Sermaye ve devletin, aşırı işsizliği, ücretlerin bastırılması konusunda fırsat bilmesi işin bir yönüdür. Sermaye ve devlet, aşırı işsizliği, kelimenin tam anlamıyla bir “sermaye diktası” kurmak için de fırsat bilmektedir. Sermaye sözcülerinin aşırı işsizliğin tehdit edici boyutlarını dile getirdikleri toplantılarda, bundan kurtuluşun daha çok sömürü anlamına gelen ücret bastırması, hak gaspı ve devletin sermayeye kaynak aktarması yoluyla mümkün olduğunu dile getirmeleri bunu açıkça göstermektedir.

 

Meselâ, TÜSİAD Başkanı Tuncay Özilhan, 1 Mayıs İşçi Bayramında işsizlikle ilgili düzenlediği basın toplantısında işsizliğin “kabul edilebilir bir düzeye” indirilmesinin yollarını sıralarken şu önermeleri sıralamaktadır: özel sektör istihdam yaratması için devlet tarafından iktisadî ve hukukî yönlerden desteklenmelidir; işgücü maliyetleri düşürülmeli, vergi ve primler sermaye lehine azaltılmalı, kıdem tazminatı uygulaması, fazla mesai düzeni kaldırılmalıdır; iş güvencesi uygulamasından vazgeçilmelidir; yabancı sermayenin daha çok çekilebilmesi için gerekli yasal düzenlemeler gerçekleştirilmeli, yargıda ve bürokraside köklü reformlara gidilmelidir; IMF programları kararlı bir şekilde uygulanmalı, özelleştirmelere hız verilmeli, kamu istihdamı azaltılmalıdır; işsizler eğitilmeli, firmalar istihdama teşvik edilmelidir (Özilhan, 2003b).

 

Türkiye’nin içinden geçmekte olduğu döneme bakıldığında, sermayenin aşırı işsizliğin kabul edilebilir bir düzeye indirilmesi için gündeme getirdiği önerilerin tamamının devlet tarafından adım adım uygulandığı görülür. 4773 Sayılı İş Güvencesi Yasasının, 4857 Sayılı İş Kanunun çıkarılmasıyla bertaraf edilmesi, bu kanun ile kıdem tazminatı uygulamasına son verilmesinin adımlarının atılması, fazla mesai düzeninin kaldırılması bu açıdan son derece çarpıcıdır.

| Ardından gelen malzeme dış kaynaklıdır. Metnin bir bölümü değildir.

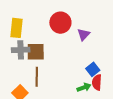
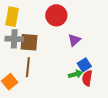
purple triangle: (84, 34) -> (74, 40), moved
green arrow: (84, 87) -> (75, 74), moved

Bunun ilâve olarak Doğrudan Yabancı Yatırımlar Kanunun 5 Haziran 2003’te yürürlüğe sokulması, işverenin vergi prim oranlarının azaltılması da aynı şekilde devletin sermaye stratejilerini uygulamakta ne denli kararlı, süratli ve güçlü olduğunun göstergesi sayılmalıdır.

 

Bu konuya biraz daha yakın bir plândan bakmak faydalı olur.

 

Önce, sermayenin “aşırı işsizliğin azaltılması amacıyla işgücü maliyetinin azaltılması için vergi ve primlerin sermaye lehine aşağıya çekilmesi” talebinin devlet tarafından nasıl yerine getirildiğine değinelim.

 

Sermayedarların işçiler için ödedikleri vergi ve prim oranları ne kadar azaltılırsa kâr oranı o kadar yükselir. Tersi durumda, yâni vergi ve prim oranlarının yükselmesi durumunda ise işgücü maliyetleri yükselir. Bu nedenle sermayedarlar çalıştırdıkları işçiler için ödedikleri vergi ve primlerin azaltılmasını isterler. Aşırı işsizlik, sermayenin bu isteği için iyi bir fırsat olur. Sermayedarlar istihdamı azaltmamak ya da artırmak için vergi ve prim oranlarının aşağı çekilmesinin zorunlu olduğunu dile getirirler. İşsizliğin Türkiye’de ulaştığı boyutlar sermaye kesimine böyle bir fırsat vermiş, devlet de sermayenin bu isteğini hızlı bir biçimde yerine getirmiştir. Maliye Bakanlığı yetkililerinin hazırlayıp hükümetin gerçekleştirdiği bir uygulamayla işverene yeni alacağı her işçi için 2 yıl süreyle vergi ve prim desteği sağlanmış, işverenin ödediği vergi yüzde 90 oranında azaltılmıştır (Haber Türk, 2003). Bu uygulama “işsizlikle mücadelede devletin fedakârlığı” diye sunulmaktadır. Oysa, bu uygulamayla, devlet işverenden alacağı vergiden yaptığı kesintiyi emekçilerden çıkartarak sermayeye kaynak aktarmakta, sermaye de işgücü maliyetlerini azaltarak kâr oranını yükseltmektedir.

 

Sermayenin “iş güvencesi uygulamasından vazgeçilmeli, kıdem tazminatı uygulaması, fazla mesai düzeni kaldırılmalıdır”, talebinin devlet tarafından nasıl yerine getirildiğini görelim.

 

Hatırlanacağı üzere İş Güvencesi Yasası, 3 Kasım 2002’de yapılan milletvekili erken seçimlerinin hemen öncesinde Meclis’ten geçmişti. Yasanın Meclis’ten geçişinde, ülkenin seçim arifesinde bulunması, hükümetin 3 partili bir koalisyon hükümeti olması, işçi sendikalarının az-çok kararlı bir tutum sergilemesi gibi faktörler rol oynamıştı. “Bu kadar işsizlik varken iş güvencesi mi olurmuş” diyen sermaye kesimi bütün çabalarına rağmen Yasanın Meclis’ten geçmesini önleyemediyse de yürürlülük tarihinin ertelenmesini sağlayabilmişti. Hesap, kazanılan zaman zarfında İş Güvencesi Yasasını akim bırakacak Yeni İş Kanununun çıkarılmasını sağlamaktı. Beklenen gerçekleşti ve tek başına iş başına gelen Adalet ve Kalkınma Partisi (AKP) hükümetinin ilk icraatlarından biri 4857 Sayılı İş Kanunu Tasarısını yasalaştırmak oldu.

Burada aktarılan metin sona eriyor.